Wie ein Tiroler das Familienvermögen für den olympischen Traum opferte

Es war absehbar, dass Benjamin Maier seine Frau einmal im Eiskanal finden würde. Jede andere wäre wahrscheinlich längst mit ihm Schlitten gefahren und hätte gefragt, ob ihm denn nichts Besseres einfallen würde, als das gesamte Familienvermögen in einen Bob zu stecken.

Elisabeth Maier, die unter dem Mädchennamen Vathje für Kanada WM-Bronze im Skeleton gewann, versteht als Spitzensportlerin aber nur zu gut, was Benjamin Maier antreibt und warum er so viel Zeit und auch Geld in seine Leidenschaft investiert: Der Tiroler hat es sich nun einmal zum Ziel gesetzt, ein Bobstar zu werden. „Entweder man zieht den Schlussstrich, oder man zieht es durch. Es funktioniert nur ganz oder gar nicht“, sagt Benjamin Maier.
In Wahrheit sind die Bobfahrer die ärmsten Hunde, da sie mit Abstand den teuersten Sport betreiben, den es bei Olympischen Winterspielen zu bestaunen gibt. Wenn Skispringer mitunter jammern, dass ein neuer Sprunganzug mittlerweile 800 Euro kostet, dann kostet das Benjamin Maier nur ein müdes Lächeln. Im Eiskanal redet man von ganz anderen Summen.
Der Viererbob, mit dem der 27-Jährige am Samstag und Sonntag in Yanqing auf Medaillenjagd geht, hat einen Wert von 120.000 Euro. Und da lenkt der Tiroler noch gar nicht einmal den Luxusschlitten. Mit dem Bob allein ist es freilich nicht getan: Auch die Kufen haben ihren stolzen Preis, „da muss man pro Satz mit 10.000 bis 15.000 Euro rechnen“.
Es erklärt sich von selbst, dass Bobpiloten, die erfolgreich sein wollen, etliche Kufen im Fundus haben müssen. „Alles Geld, das ich habe, steckt da drinnen“, gesteht Benjamin Maier. „Entweder du bleibst dabei, oder du bist quasi pleite.“
Wie fast alle seine Bobkollegen hat auch der Rumer sich schon die Sinnfrage gestellt. Am Ende war die Lust auf Medaillen und Erfolge immer größer als die Sorge vor einem finanziellen Ruin. Die vergangenen Jahre bestätigten ihn und sein Team darin.

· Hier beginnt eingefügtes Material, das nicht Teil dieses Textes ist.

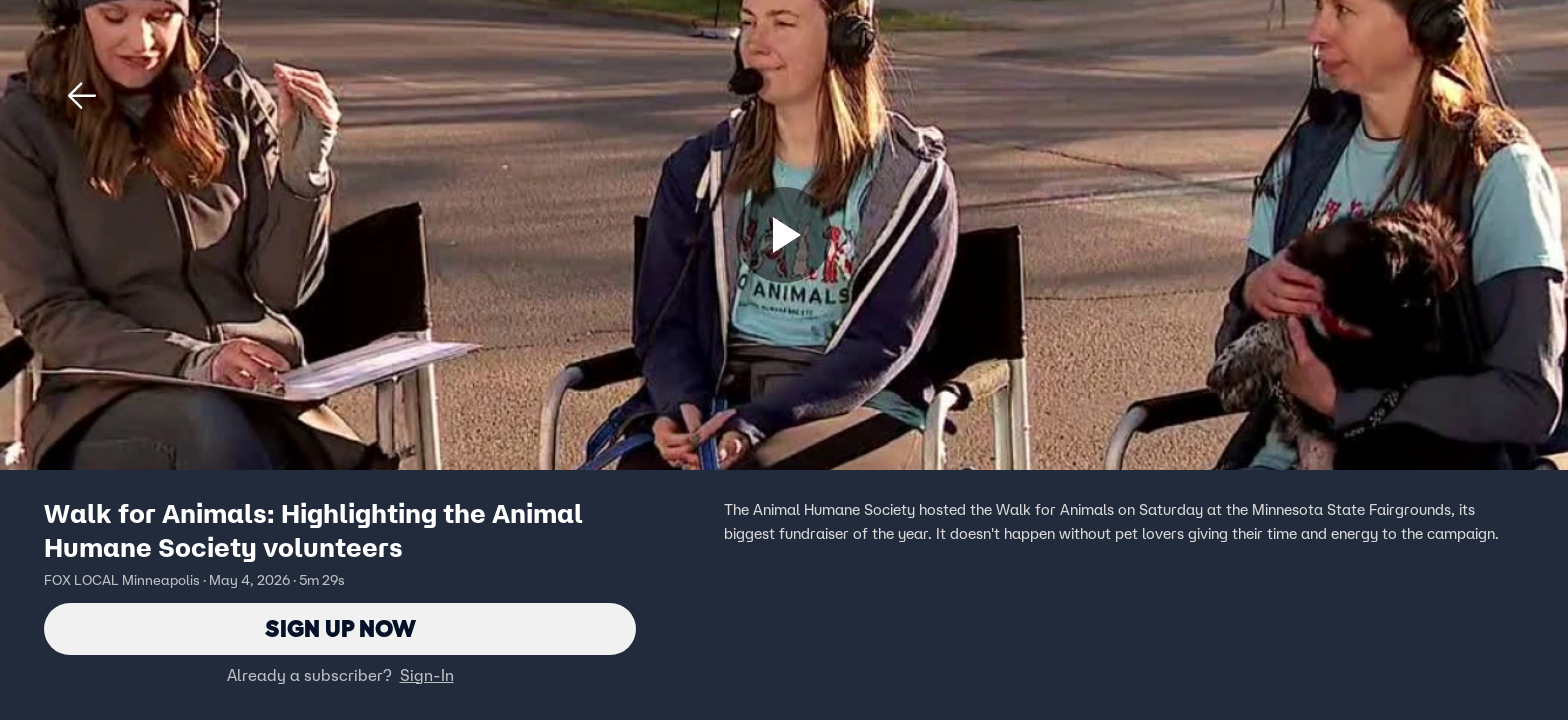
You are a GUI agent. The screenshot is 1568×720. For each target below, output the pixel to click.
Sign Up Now (340, 628)
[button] (82, 96)
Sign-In (427, 675)
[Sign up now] (784, 235)
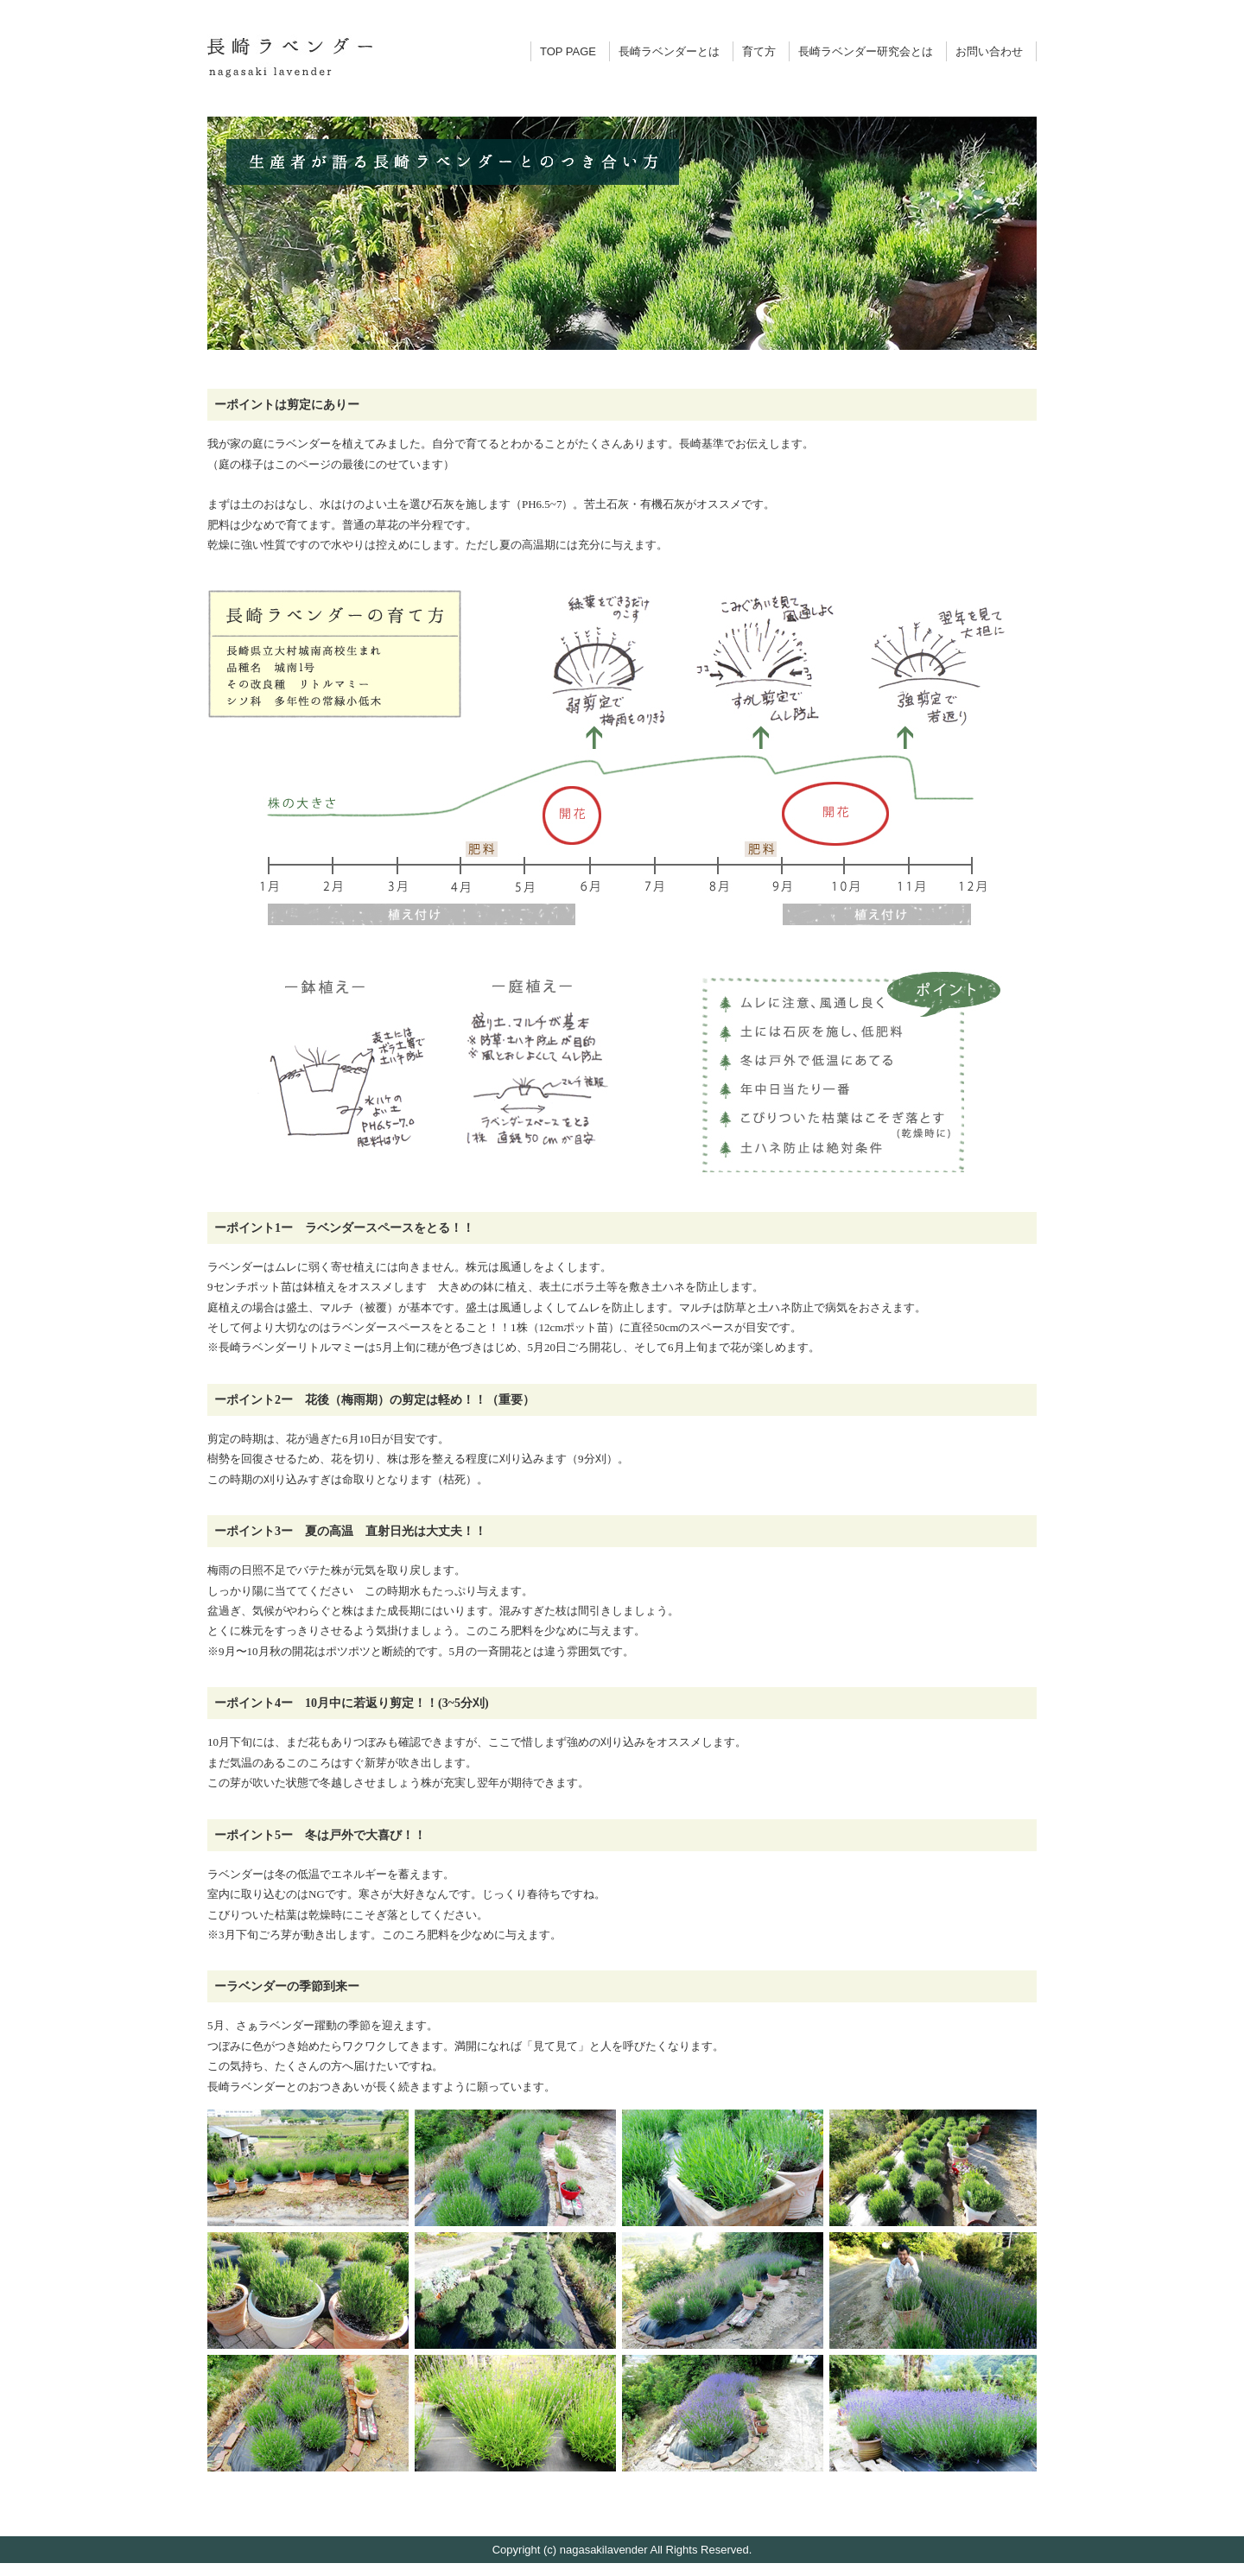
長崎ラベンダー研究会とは (865, 51)
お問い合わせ (989, 51)
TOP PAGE (568, 51)
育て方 (759, 51)
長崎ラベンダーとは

2021 wurde Maier im Vierer Vizeweltmeister, mit dem großen Schlitten war der Tiroler zuletzt Stammgast in den Top drei. „Bei Olympia war von uns immer schon alles auf den Vierer ausgerichtet“, erzählt Maier, der mit Rang fünf in der Zweierbob-Konkurrenz bewies, dass ihm der lange, anspruchsvolle Eiskanal in China liegt.
Seine Erfahrung und sein Fahrgefühl kämen ihm jetzt bei seinen dritten Spielen zugute, meint Maier. Als 19-Jähriger hatte er 2014 in Sotschi sein Olympiadebüt gegeben, 2018 in Pyeongchang scheiterte die Mission Medaille noch am Material. Jetzt wäre die Zeit reif für eine Medaille und einen Lohn für die Entbehrungen und Investitionen. „Wir haben alles unternommen und uns ein Umfeld geschaffen, dass wir diesmal sagen können: ,Wir müssen nicht darauf hoffen, dass jemand anderem ein Fehler passiert. Wir haben es selbst in der Hand.‘“
Zweierbob
Katrin Beierl hatte sich die Vorbereitung auf den Saisonhöhepunkt anders vorgestellt. Eine Corona-Infektion warf die Bobpilotin aus Himberg im Jänner aus der Bahn, erst mit Verspätung konnte die 28-Jährige zu den Winterspielen reisen. „Ich habe zwei Wochen nicht trainiert“, sagt Katrin Beierl, die im vergangenen Winter zusammen mit Jennifer Onasanya sensationell den Gesamtweltcup gewinnen konnte.
Dennoch wäre es vermessen, von der Niederösterreicherin im Zweierbob heute und morgen eine Medaille zu erwarten. Im vergangenen Corona-Winter hatten einige weibliche Bobstars auf den Weltcup verzichtet. In dieser Saison konnte Beierl, die sich für den Bewerb den Zweierbob von Benjamin Maier ausleiht, nicht mehr an die Top-Ergebnisse aus dem Vorjahr anschließen. 2018 war sie 17. geworden, diesmal sollte ein Top-Ten-Platz möglich sein.